Des médicaments toujours plus nombreux sont présentés sous forme de patchs : hormones (estradiol, lévonorgestrel - souvent associés -, testostérone), antalgiques (fentanyl), antiangoreux (trinitrine), antiparkinsonien (rotigotine), anti-Alzheimer (rivastigmine), neuromédiateurs (nicotine, scopolamine). Sont commercialisés dans d’autres pays des patchs de clonidine, buprénorphine, méthylphénidate, sélégiline, vitamine B12… De nouvelles classes thérapeutiques seront concernées dans le futur : antihypertenseurs, antidiabétiques, médicaments de neurologie, et peut-être même anti-infectieux comme la pyrimidinedione IQP-0410, un inhibiteur non nucléosidique de la transcriptase-inverse du VIH.
Voie vaginale.
La voie vaginale, utilisée pour délivrer un principe actif à visée systémique, permet d’éviter l’effet de premier passage hépatique. Si l’ovule reste une galénique classique, il faut souligner le développement des anneaux vaginaux utilisés pour administrer des traitements hormonaux, à visée contraceptive (anneau vaginal NuvaRing) ou substitutif post-ménopausique (anneaux Estring ou Femring, non commercialisés en France).
VOIE LOCALE
Voie cutanée.
Diverses formes galéniques sont destinées à induire une action locale, au niveau de la zone d’application. Des emplâtres thérapeutiques sont commercialisés dans diverses indications : un anti-inflammatoire non stéroïdien, le diclofénac, est ainsi décliné sous forme de compresse imprégnée maintenue sur l’articulation douloureuse (Flector Tissugel, Voltarenplast) ; un anesthésique local, la lidocaïne, est mis à profit pour calmer les douleurs neuropathiques zostériennes ou herpétiques (Versatis, Neurodol Tissugel) ; un glucocorticoïde, la bétaméthasone, est formulée en emplâtre dans le traitement de diverses dermatoses (Bétésil).

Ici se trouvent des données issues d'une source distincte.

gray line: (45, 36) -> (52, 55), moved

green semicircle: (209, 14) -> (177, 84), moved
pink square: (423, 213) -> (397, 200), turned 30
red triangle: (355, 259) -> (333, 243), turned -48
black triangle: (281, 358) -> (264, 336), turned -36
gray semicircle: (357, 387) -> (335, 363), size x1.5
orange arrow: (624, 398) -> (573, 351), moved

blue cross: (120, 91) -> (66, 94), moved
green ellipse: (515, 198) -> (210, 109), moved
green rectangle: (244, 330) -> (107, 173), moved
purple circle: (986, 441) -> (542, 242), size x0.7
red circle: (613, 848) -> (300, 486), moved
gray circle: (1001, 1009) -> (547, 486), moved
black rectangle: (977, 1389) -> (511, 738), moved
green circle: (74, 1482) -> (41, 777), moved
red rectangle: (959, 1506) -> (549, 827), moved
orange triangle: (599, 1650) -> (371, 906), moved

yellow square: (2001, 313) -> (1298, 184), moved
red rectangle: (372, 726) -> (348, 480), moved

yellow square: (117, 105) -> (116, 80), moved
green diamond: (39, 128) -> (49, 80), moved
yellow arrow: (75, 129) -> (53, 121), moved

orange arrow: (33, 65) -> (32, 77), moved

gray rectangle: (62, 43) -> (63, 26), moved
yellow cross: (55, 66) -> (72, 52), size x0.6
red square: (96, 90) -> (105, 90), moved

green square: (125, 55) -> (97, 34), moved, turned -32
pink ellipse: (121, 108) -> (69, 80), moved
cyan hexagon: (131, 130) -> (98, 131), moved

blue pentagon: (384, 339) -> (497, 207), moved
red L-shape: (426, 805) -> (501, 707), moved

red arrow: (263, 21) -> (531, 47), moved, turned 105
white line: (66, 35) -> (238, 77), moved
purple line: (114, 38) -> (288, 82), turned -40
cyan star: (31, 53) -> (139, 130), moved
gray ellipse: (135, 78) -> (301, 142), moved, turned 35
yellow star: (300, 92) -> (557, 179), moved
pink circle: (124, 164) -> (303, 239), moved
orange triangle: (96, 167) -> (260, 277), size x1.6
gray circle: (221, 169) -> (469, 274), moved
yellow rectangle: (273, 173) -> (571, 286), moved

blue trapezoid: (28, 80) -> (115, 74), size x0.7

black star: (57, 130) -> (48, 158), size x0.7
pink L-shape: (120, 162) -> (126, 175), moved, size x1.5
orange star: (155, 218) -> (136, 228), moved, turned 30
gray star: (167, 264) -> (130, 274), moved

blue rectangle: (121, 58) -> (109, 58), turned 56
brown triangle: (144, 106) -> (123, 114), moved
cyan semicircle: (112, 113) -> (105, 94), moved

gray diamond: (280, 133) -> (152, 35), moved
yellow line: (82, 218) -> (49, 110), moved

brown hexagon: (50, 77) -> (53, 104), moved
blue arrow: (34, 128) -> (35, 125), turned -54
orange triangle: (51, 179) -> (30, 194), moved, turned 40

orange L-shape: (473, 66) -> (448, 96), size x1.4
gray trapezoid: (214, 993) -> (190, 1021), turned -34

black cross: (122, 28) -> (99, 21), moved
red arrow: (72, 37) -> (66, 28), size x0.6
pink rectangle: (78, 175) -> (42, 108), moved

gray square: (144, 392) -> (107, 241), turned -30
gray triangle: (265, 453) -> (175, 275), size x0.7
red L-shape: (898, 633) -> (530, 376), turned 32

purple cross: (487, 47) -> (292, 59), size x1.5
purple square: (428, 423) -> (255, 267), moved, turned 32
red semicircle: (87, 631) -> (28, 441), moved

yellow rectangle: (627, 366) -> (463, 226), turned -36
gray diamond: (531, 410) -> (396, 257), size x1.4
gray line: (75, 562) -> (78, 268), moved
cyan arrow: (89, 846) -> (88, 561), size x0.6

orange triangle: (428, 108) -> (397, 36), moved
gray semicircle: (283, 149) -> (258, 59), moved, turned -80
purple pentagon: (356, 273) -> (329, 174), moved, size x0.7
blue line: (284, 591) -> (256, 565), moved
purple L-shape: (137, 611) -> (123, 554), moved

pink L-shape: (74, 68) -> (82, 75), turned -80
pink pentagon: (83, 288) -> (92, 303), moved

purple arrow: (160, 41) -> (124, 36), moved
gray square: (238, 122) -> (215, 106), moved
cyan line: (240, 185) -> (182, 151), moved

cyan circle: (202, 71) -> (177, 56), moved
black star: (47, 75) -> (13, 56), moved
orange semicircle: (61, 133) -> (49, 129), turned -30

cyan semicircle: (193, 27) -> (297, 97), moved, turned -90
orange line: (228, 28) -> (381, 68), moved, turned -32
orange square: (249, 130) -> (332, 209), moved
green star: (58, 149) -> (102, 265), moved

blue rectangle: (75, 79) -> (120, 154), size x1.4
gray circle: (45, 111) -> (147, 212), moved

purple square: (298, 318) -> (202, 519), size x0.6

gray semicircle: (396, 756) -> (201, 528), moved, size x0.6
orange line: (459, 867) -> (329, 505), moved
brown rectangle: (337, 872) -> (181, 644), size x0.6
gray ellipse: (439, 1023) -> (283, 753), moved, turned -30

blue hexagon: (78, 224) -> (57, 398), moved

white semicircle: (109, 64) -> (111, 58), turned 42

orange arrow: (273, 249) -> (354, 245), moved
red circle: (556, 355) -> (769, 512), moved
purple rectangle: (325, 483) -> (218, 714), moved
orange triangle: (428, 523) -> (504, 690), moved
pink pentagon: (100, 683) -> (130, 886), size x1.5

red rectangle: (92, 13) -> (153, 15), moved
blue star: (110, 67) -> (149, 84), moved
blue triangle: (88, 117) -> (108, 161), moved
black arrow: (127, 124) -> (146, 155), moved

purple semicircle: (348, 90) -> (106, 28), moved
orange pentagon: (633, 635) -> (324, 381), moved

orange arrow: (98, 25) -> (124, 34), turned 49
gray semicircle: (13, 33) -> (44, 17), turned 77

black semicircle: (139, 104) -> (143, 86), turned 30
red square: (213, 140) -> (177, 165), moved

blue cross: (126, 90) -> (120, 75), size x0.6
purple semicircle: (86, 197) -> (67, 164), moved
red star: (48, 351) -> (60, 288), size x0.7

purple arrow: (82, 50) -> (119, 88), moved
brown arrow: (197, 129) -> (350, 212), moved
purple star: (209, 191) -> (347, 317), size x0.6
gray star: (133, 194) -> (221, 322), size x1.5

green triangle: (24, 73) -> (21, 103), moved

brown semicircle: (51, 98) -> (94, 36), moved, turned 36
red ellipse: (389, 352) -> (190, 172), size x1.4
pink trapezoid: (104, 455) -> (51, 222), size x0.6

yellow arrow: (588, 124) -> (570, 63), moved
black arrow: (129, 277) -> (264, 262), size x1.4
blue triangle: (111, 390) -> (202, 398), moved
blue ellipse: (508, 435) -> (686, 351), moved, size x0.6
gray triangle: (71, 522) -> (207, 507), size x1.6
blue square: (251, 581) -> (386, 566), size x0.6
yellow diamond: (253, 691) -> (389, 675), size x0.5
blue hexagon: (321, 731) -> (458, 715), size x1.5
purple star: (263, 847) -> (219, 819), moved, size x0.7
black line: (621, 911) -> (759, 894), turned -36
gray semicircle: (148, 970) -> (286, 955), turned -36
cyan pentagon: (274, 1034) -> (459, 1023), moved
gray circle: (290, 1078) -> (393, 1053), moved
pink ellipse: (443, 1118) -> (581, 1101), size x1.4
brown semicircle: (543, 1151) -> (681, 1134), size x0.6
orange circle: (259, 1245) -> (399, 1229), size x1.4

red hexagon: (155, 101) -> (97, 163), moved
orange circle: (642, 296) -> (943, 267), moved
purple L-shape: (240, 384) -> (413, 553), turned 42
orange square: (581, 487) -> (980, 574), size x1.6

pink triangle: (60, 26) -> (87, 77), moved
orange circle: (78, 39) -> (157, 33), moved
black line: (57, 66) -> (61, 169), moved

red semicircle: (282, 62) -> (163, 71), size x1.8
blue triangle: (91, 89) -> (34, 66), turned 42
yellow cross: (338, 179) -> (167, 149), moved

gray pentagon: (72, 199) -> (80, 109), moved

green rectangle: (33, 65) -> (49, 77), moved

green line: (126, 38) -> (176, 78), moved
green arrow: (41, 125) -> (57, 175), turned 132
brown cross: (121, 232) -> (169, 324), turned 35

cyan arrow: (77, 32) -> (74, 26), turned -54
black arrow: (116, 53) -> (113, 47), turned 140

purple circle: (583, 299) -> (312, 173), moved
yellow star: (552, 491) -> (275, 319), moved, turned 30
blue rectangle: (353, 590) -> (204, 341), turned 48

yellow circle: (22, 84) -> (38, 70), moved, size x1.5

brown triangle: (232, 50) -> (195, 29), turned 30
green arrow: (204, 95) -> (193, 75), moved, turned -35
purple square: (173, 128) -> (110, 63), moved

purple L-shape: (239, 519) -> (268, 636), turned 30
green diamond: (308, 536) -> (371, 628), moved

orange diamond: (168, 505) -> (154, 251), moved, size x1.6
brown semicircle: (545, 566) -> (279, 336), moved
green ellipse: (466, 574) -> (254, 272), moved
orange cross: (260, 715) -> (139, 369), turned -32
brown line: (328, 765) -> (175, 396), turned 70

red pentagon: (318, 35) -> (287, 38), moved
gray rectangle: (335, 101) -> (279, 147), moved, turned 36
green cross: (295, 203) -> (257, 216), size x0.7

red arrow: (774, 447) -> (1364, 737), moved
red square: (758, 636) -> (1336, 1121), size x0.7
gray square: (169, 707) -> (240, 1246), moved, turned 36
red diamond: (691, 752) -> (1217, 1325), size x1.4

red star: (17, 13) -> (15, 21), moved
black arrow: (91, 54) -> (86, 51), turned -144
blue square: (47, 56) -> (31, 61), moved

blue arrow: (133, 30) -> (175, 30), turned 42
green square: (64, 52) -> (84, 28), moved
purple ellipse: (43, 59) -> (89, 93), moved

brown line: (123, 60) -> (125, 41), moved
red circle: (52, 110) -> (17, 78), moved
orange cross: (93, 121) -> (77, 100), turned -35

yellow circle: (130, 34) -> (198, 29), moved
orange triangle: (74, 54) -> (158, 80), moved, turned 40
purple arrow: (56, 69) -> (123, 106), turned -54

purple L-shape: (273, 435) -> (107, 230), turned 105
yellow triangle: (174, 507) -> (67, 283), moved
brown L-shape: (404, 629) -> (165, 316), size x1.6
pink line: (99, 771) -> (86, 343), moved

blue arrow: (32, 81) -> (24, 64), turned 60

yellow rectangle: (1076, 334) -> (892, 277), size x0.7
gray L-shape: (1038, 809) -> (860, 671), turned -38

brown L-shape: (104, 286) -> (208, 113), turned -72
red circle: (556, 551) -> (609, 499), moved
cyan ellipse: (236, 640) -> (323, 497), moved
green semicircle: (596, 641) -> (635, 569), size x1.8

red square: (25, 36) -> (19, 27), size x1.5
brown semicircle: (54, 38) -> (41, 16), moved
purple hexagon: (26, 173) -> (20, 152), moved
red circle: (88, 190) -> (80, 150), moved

Par ailleurs, tous les patchs n’ont pas une action systémique. Le patch Emla (lidocaïne) constitue un dispositif occlusif à action anesthésique locale ; le patch Qutenza (capsaïcine) est destiné à obtenir une action antalgique purement locale sur certaines douleurs neuropathiques (il n’est laissé en place que peu de temps pour éviter toute toxicité systémique).
Voie ophtalmique.
La généralisation des formulations sans conservateur améliore significativement la tolérance des traitements ophtalmiques réalisés au long cours (traitement du glaucome notamment). La plupart de ces collyres sont conditionnés en récipients unidoses, prévenant la contamination après ouverture puisque la dose est jetée sitôt utilisée. D’autres sont présentés en récipients multidoses, leur contenu étant épuré par une membrane filtrante de 0,2 µm (système « Abak » : Naabak, Cromabak, Carteabak, Timabak…).
Mais le traitement des affections ophtalmiques a surtout tiré profit du développement des injections intravitréennes de médicaments antiangiogéniques indiqués dans le traitement de la DMLA (Macugen, Lucentis). Les implants intravitréens permettent de traiter durablement les affections oculaires sans devoir répéter des injections (ex : Ozurdex, dans le traitement de l’œdème maculaire par occlusion veineuse rétinienne).